# What does your dog do during a storm?



## L4NE4 (Apr 8, 2011)

Mine doesnt even notice the thunder! I had a border collie who would go under or behind me during thunder.

Redog - what did your dog do during this mini storm we just had??


----------



## redog (Oct 14, 2005)

Champ climbed in the bath tub and pissed himself! the others dont care at all


----------



## DirtyD (Apr 16, 2011)

In the middle of a storm right now and my dog is snoring on my lap lol


----------



## Loke-a-doke (Jun 11, 2010)

redog said:


> Champ climbed in the bath tub and pissed himself! the others dont care at all


Awww! poor guy!

we just had some snow/hail/thunderstorms...Loki doesn't really seem to care. He was only 4 months old during the 4th of July and he stayed outside and watched fireworks with us haha.


----------



## DirtyD (Apr 16, 2011)

Loke-a-doke said:


> Awww! poor guy!
> 
> we just had some snow/hail/thunderstorms...Loki doesn't really seem to care. He was only 4 months old during the 4th of July and he stayed outside and watched fireworks with us haha.

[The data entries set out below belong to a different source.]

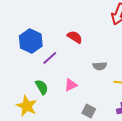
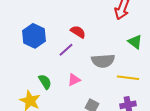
purple line: (50, 58) -> (66, 50), moved
gray semicircle: (100, 66) -> (103, 61), size x1.6

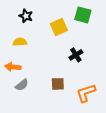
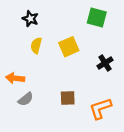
yellow square: (59, 27) -> (69, 47), moved
yellow semicircle: (20, 42) -> (36, 45), moved, turned -72
black cross: (76, 55) -> (105, 63), moved

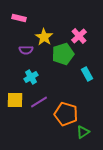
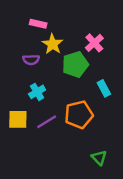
pink rectangle: (19, 18) -> (38, 24), moved
orange pentagon: (66, 114) -> (79, 115), moved, turned -30
green triangle: (83, 132) -> (99, 158), turned -40

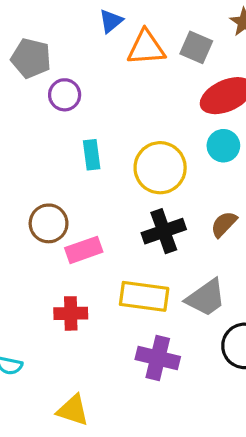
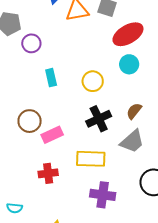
yellow circle: (160, 168) -> (93, 81), size x0.7
gray trapezoid: (206, 298) -> (132, 141), moved

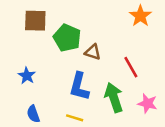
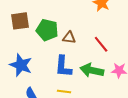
blue star: (27, 76) -> (21, 65), size x1.6
green arrow: (114, 98) -> (92, 70), turned -50

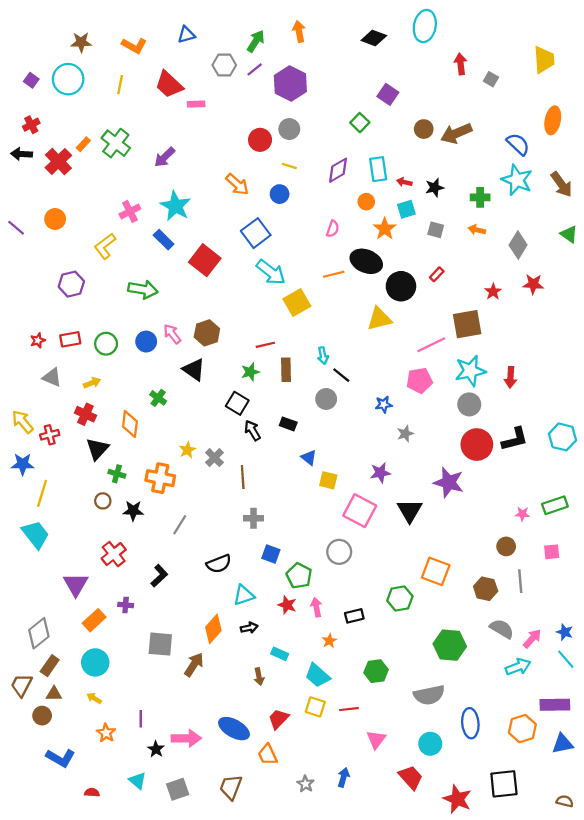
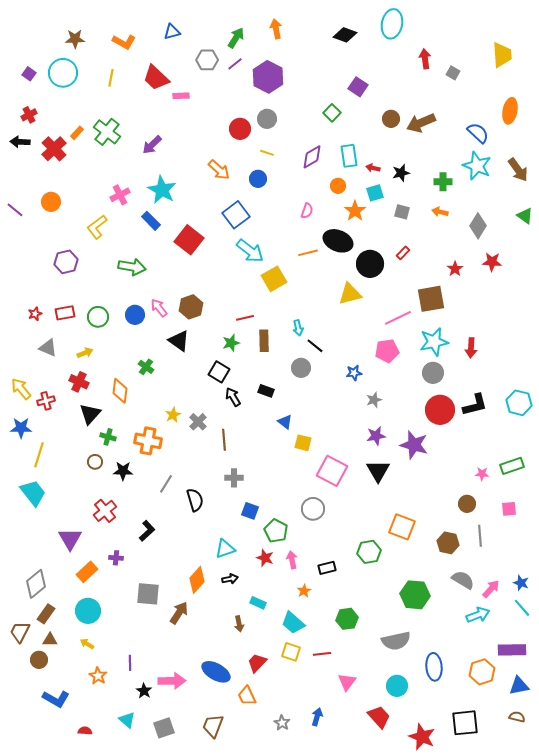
purple star: (380, 473) -> (376, 436), moved
black semicircle: (219, 564) -> (195, 500), moved, turned -85
brown semicircle: (565, 801) -> (517, 717), moved

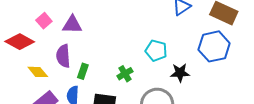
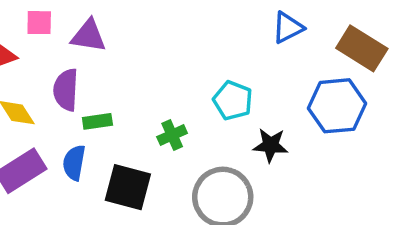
pink square: (44, 21) -> (39, 23), turned 35
green rectangle: (83, 71) -> (97, 121), turned 56

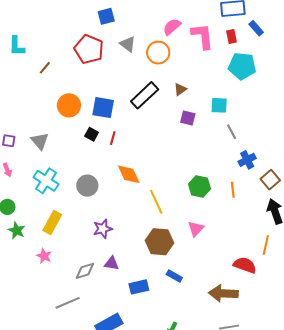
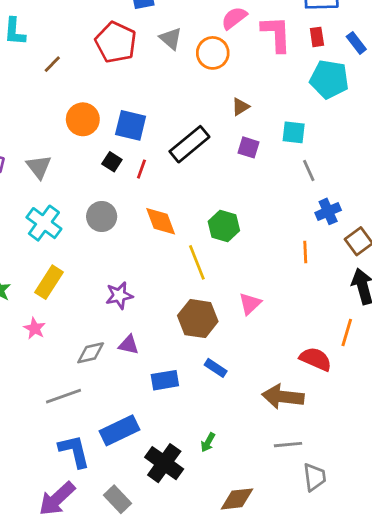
blue rectangle: (256, 28) -> (356, 43), moved
black rectangle: (145, 95) -> (189, 144), moved
gray circle: (87, 186) -> (102, 217), moved
green hexagon: (200, 186) -> (224, 226), moved

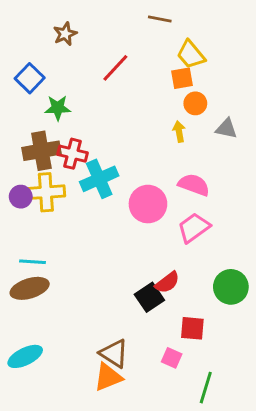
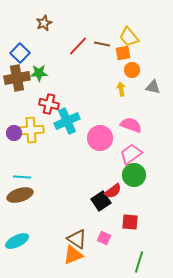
brown line: (160, 19) -> (102, 44), moved
brown cross: (41, 151) -> (17, 78), moved
green circle: (231, 287) -> (134, 175), moved
pink square: (172, 358) -> (104, 238), moved

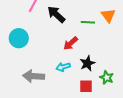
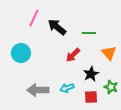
orange triangle: (108, 15) -> (109, 53), moved
cyan arrow: (63, 67) -> (67, 88), moved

yup that be the storm that I am talking about, crazy weather for april but welcome to Michigan :hammer:


----------



## Loke-a-doke (Jun 11, 2010)

I know! Ahhh! I hatee hail!


----------



## DirtyD (Apr 16, 2011)

well ya know what they say, if you dont like the weather wait 5 minutes lol


----------



## IzzosMommy (Mar 30, 2011)

yupp gotta love having snow in the morning yesterday morning , then heat at night , and thunderstorms all the next morning .. =]

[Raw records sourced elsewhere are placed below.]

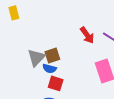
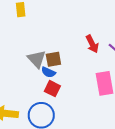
gray triangle: (36, 58) -> (37, 59), turned -36

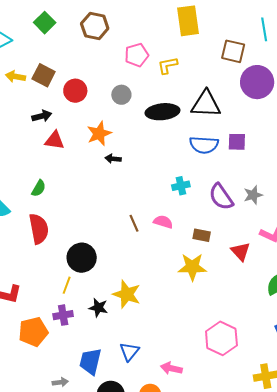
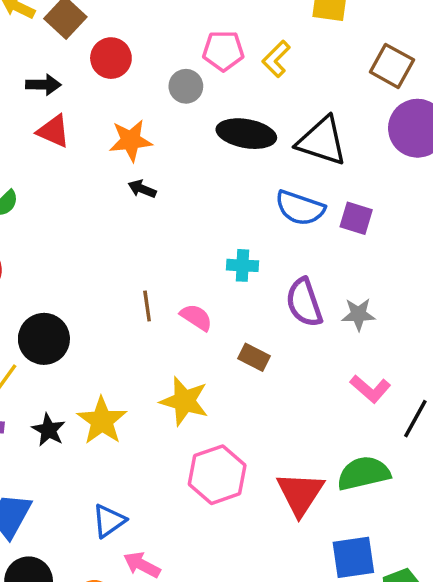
pink pentagon: (137, 55) -> (223, 51), moved
yellow L-shape: (168, 65) -> (276, 59), turned -50
red triangle: (241, 252) -> (300, 493), moved, size x1.4
yellow star: (192, 267) -> (184, 401), moved
pink hexagon: (221, 338) -> (217, 475), moved
blue triangle: (129, 351) -> (109, 521), moved

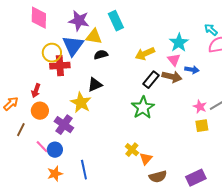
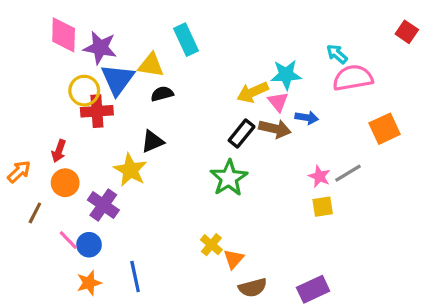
purple star: (79, 21) -> (100, 48), moved
cyan star: (179, 43) -> (286, 75), turned 30
yellow arrow: (145, 54) -> (253, 92), moved

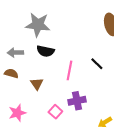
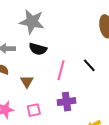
pink square: (55, 112) -> (34, 110), moved, turned 32

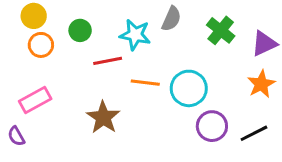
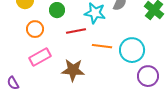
orange circle: (41, 45) -> (35, 29), moved
pink rectangle: (35, 100) -> (40, 57), moved
brown star: (103, 117) -> (73, 70), turned -30

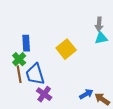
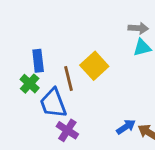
gray arrow: (99, 24) -> (138, 28), turned -88
brown line: (19, 74) -> (69, 78), moved

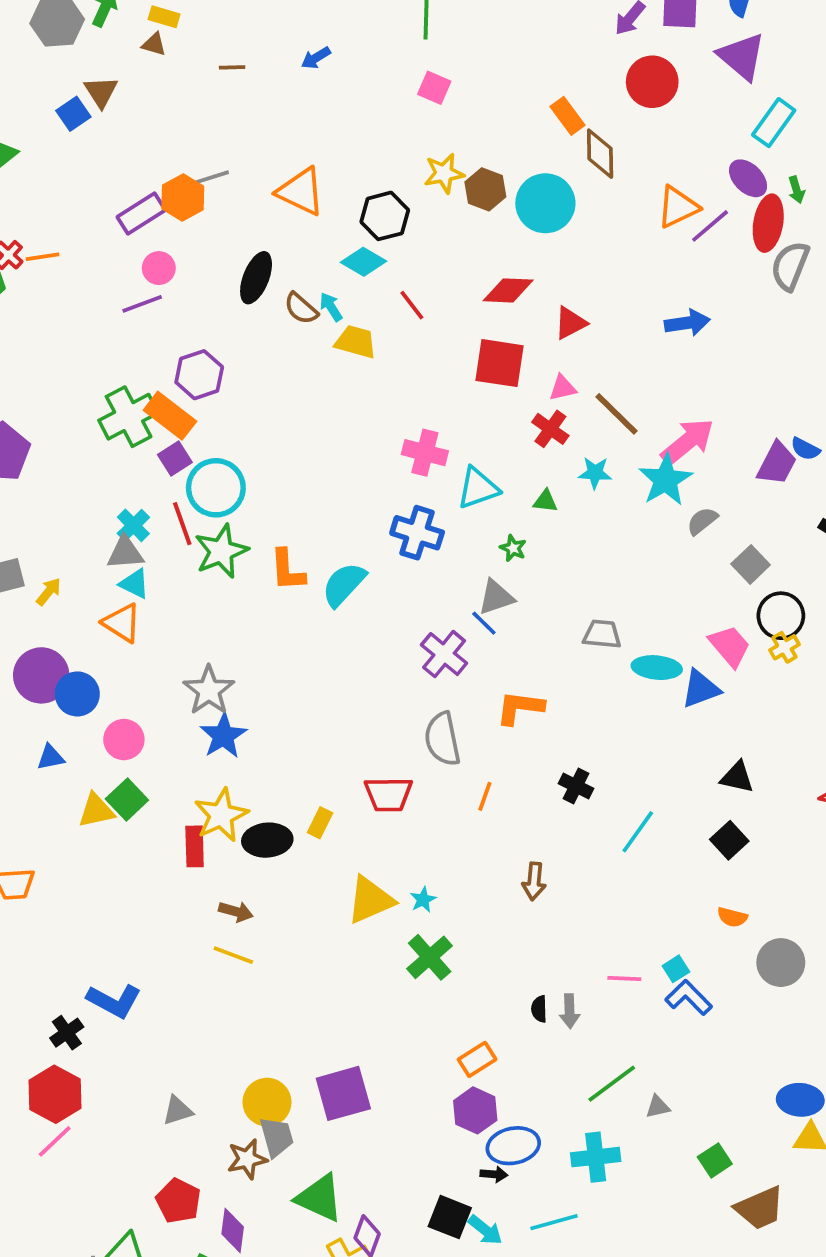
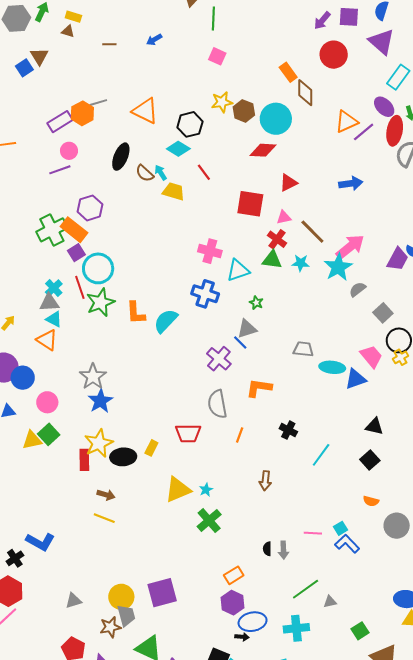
red diamond: (508, 290) -> (263, 150), moved
green triangle: (545, 501) -> (272, 260), moved, size x1.5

Izzo really doesnt mind storms , shes pretty calm when it comes to them , but dirtbikes really get her going lol


----------



## angelbaby (Feb 4, 2010)

we had one this morning most of them kept chewing on there bones, the pups werent fased at all but crush clung to my legs and followed me everywhere sone know if he was scarred or just wanted to cuddle like he usually does.


----------



## American_Pit13 (Apr 23, 2007)

Mine do not much of anything. If we get sever thunder sometimes you'll get a bark.


----------



## Lex's Guardian (Aug 8, 2009)

SLEEP lol!


----------



## aus_staffy (Nov 10, 2009)

Sleep mostly. Neither of mine care too much about storms. Nitro's sire, however, was not a big fan of storms. He managed to chew his way through a colourbond fence losing most of his teeth and cutting himself to shreds. His owners were not home when the storm was on and came home to him laying at the back door barely breathing and in a pool of blood. He lived for many years after that though.


----------



## william williamson (Feb 26, 2006)

what storm?i din't see no freakin storm.
sunny high 80's light breeze.
makes me wanna sit nekkid at the beach,yet my luck,some cop with REALLY REALLY good EYESIGHT would see my 'lil tater chip.


----------



## ashes (Jul 7, 2010)

Nothing it doesn't phase mine at all. lol


----------



## PerfectPit (Aug 2, 2010)

Storming now in Ohio, every once in awhile if there is a loud thunder clap he will bark back at it. Thinking someone is knocking at the door because when someone knocks he will bark. Otherwise they sleep but they won't even go near the door to go potty if they smell rain. Such premadonna's!


----------



## Loke-a-doke (Jun 11, 2010)

DirtyD said:


> well ya know what they say, if you dont like the weather wait 5 minutes lol


I waited 5 minutes and got freezing rainn haha I don't mind just the snow though, any time of year. I think its real purdy.


----------



## Black Rabbit (Nov 14, 2009)

Dosia pays no attention at all in if I let him out to potty he'll still run over and grab the spring pole, even in the rain lol.

Marley on the other hand has a 6th sense about storms. I can always tell it's going to storm hard. At first he'll stare out the window and whine, then he'll go out and bark at the sky and as soon as the rain comes he starts running around panting heavily. He doesn't usually do this during normal rain but when we get electrical storms. He does this tiny little squeaky bark after the thunder. It usually takes me a good 20 mins to get him calmed down enough to stay still in his bed.


----------